Prenez le vinyle, il a fallu remettre en place toute une industrie pour répondre à une demande en forte croissance. Du coup, le retour en grâce de certains appareils, comme le Nokia 3310 ou la version miniature de la première Nintendo, apparaît d’autant plus surprenant. Décryptage d’Olivier Glassey, sociologue à l’UNIL et spécialiste des nouvelles technologies.



– Dans un monde dominé par les nouvelles technologies, comment expliquer la réapparition de tous ces gadgets rétros dans les magasins?

– Il y a toute une dimension affective autour de ces objets tant ils ont fait partie du quotidien de cette «génération Y», soit celle qui s’est construite au cours des trente dernières années. A leurs yeux, ils symbolisent une époque où les valeurs liées aux technologies étaient la robustesse, la simplicité, l’autonomie (de la batterie) et la facilité d’accès. Sauf que ce passé est clairement fantasmé, frappé du syndrome du rétroviseur ou, en d’autres mots, de cette idée que «c’était mieux avant». Le temps a d’ailleurs fait son œuvre. Parmi la multitude de gadgets disponibles à l’époque, seules quelques «stars» font aujourd’hui l’objet d’un regain d’attention.

– Ce retour en arrière n’illustre-t-il pas une forme de lassitude face à la course actuelle aux nouvelles technologies?

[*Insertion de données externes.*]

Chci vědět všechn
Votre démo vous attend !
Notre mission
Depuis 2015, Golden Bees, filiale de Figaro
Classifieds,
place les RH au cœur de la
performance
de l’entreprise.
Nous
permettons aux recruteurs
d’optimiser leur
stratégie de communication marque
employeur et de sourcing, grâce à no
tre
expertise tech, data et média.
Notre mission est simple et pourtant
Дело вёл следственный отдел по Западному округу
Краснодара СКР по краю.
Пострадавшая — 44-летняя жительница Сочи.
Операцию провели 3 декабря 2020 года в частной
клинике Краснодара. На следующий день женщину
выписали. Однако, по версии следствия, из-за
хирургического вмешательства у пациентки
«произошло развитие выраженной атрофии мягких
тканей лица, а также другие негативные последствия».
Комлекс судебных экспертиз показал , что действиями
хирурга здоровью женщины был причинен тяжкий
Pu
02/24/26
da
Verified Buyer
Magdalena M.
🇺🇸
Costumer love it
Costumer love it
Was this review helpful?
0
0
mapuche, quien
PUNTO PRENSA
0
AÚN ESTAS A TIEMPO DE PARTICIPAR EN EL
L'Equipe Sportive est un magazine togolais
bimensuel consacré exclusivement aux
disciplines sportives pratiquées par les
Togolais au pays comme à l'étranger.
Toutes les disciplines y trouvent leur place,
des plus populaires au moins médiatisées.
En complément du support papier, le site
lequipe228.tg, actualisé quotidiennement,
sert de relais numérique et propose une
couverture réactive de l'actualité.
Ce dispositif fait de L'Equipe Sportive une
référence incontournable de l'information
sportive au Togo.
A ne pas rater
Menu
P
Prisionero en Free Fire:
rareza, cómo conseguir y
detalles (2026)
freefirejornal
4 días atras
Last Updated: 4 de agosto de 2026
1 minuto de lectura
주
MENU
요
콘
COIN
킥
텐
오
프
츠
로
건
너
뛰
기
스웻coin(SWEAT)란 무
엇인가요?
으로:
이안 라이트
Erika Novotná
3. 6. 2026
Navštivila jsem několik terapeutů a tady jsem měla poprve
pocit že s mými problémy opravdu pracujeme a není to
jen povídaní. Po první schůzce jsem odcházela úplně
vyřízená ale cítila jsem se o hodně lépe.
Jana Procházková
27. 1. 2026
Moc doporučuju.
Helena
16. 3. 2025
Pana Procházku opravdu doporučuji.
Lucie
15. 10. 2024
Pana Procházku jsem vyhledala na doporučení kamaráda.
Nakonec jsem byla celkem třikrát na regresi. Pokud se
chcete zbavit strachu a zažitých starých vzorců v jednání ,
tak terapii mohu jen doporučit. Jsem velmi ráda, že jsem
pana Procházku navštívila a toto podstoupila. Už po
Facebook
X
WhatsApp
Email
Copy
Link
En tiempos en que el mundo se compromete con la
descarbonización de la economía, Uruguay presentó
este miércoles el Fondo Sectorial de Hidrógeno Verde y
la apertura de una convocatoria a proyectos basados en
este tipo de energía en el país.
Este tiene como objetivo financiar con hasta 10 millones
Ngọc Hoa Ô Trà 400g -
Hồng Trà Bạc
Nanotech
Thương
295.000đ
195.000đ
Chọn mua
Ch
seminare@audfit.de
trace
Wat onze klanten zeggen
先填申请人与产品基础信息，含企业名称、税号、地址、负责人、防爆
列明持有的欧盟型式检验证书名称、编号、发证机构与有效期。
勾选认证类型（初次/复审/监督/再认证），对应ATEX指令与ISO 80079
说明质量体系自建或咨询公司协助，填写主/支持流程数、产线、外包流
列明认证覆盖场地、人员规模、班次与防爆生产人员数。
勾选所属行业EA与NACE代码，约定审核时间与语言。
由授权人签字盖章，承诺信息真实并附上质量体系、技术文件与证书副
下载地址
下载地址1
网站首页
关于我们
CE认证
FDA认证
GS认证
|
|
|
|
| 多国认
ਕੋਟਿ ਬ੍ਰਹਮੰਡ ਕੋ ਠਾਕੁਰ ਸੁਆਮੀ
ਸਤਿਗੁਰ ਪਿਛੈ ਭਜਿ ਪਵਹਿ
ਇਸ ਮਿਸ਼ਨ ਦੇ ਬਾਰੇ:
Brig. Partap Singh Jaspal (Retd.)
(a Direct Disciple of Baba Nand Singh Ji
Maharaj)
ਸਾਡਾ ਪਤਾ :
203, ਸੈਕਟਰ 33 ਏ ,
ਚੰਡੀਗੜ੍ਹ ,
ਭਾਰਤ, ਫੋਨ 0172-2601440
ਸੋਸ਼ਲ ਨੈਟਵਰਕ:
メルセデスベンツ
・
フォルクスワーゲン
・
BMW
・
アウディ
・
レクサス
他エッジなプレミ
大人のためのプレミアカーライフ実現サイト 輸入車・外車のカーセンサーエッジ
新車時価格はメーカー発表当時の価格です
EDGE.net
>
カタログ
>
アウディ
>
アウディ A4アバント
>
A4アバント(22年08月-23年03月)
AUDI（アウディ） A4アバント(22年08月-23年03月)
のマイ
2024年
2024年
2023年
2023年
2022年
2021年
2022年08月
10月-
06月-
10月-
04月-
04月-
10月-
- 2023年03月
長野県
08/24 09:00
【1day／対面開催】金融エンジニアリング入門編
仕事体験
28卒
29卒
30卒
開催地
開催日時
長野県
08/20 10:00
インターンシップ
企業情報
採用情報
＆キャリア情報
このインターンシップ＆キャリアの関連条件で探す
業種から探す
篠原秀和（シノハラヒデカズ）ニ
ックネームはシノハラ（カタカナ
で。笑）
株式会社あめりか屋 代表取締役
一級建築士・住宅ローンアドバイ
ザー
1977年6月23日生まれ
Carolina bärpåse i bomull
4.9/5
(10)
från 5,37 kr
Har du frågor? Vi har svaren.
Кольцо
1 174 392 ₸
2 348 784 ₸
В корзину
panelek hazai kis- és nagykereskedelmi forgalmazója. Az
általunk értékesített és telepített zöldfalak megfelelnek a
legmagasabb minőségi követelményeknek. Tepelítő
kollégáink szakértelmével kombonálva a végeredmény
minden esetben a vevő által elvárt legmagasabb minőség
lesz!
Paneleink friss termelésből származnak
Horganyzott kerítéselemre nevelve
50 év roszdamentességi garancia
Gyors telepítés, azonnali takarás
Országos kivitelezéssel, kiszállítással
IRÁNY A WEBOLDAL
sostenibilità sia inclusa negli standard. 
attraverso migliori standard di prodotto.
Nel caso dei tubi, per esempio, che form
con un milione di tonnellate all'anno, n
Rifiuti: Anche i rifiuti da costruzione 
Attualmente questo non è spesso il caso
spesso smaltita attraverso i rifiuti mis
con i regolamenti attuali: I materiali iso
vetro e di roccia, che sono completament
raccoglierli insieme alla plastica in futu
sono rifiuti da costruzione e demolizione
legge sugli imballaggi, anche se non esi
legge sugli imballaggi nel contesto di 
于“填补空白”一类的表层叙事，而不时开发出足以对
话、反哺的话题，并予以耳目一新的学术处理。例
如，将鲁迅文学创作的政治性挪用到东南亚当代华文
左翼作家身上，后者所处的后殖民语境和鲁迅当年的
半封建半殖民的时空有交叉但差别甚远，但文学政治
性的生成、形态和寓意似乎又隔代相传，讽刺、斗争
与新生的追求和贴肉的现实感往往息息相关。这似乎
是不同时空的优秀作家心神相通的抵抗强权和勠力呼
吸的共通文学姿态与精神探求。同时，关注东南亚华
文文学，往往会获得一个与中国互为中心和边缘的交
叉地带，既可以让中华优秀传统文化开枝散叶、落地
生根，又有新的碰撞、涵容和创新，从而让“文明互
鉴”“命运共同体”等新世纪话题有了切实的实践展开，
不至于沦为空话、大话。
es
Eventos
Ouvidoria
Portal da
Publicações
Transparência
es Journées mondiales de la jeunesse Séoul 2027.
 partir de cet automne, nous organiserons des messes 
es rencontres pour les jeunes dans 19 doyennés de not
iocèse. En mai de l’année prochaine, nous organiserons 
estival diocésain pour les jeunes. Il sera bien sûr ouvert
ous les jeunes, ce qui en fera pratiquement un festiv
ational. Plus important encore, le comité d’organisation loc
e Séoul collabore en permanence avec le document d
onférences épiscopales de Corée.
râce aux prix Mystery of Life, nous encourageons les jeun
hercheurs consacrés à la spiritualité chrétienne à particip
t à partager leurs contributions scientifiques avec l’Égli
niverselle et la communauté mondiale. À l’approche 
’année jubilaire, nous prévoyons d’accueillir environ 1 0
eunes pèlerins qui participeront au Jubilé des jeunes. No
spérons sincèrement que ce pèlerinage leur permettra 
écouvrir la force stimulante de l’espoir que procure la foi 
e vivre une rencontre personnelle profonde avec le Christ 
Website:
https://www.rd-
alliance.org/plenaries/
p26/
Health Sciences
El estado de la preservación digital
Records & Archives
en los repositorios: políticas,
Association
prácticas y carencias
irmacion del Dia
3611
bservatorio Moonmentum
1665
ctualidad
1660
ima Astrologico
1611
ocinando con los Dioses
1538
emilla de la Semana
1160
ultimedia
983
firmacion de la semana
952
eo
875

– La sarabande artificielle de nouveautés à laquelle nous assistons actuellement agace effectivement certaines personnes. La rapidité de l’évolution technologique met surtout sur leurs épaules une pression supplémentaire en les plaçant dans une situation constante d’apprentissage. Pour certains, l’incertitude provoquée par cette innovation permanente est épuisante. Or de telles tensions disparaissent avec des objets dont la technologie apparaît mieux stabilisée. Ils peuvent ainsi servir de refuge.

– L’industrie a-t-elle un intérêt à surfer sur cette vague alors qu’elle dépense des dizaines de millions pour développer de nouveaux produits?

– Pour les entreprises, l’engouement actuel pour le passé représente une arme de marketing redoutable. Cette mode leur permet non seulement de recycler des années de travail et de capitaliser sur leur patrimoine, mais en plus de s’offrir un coup de projecteur relativement peu coûteux.

– Le phénomène va-t-il perdurer?

– C’est probable, car chaque génération aura très certainement ses propres objets identitaires.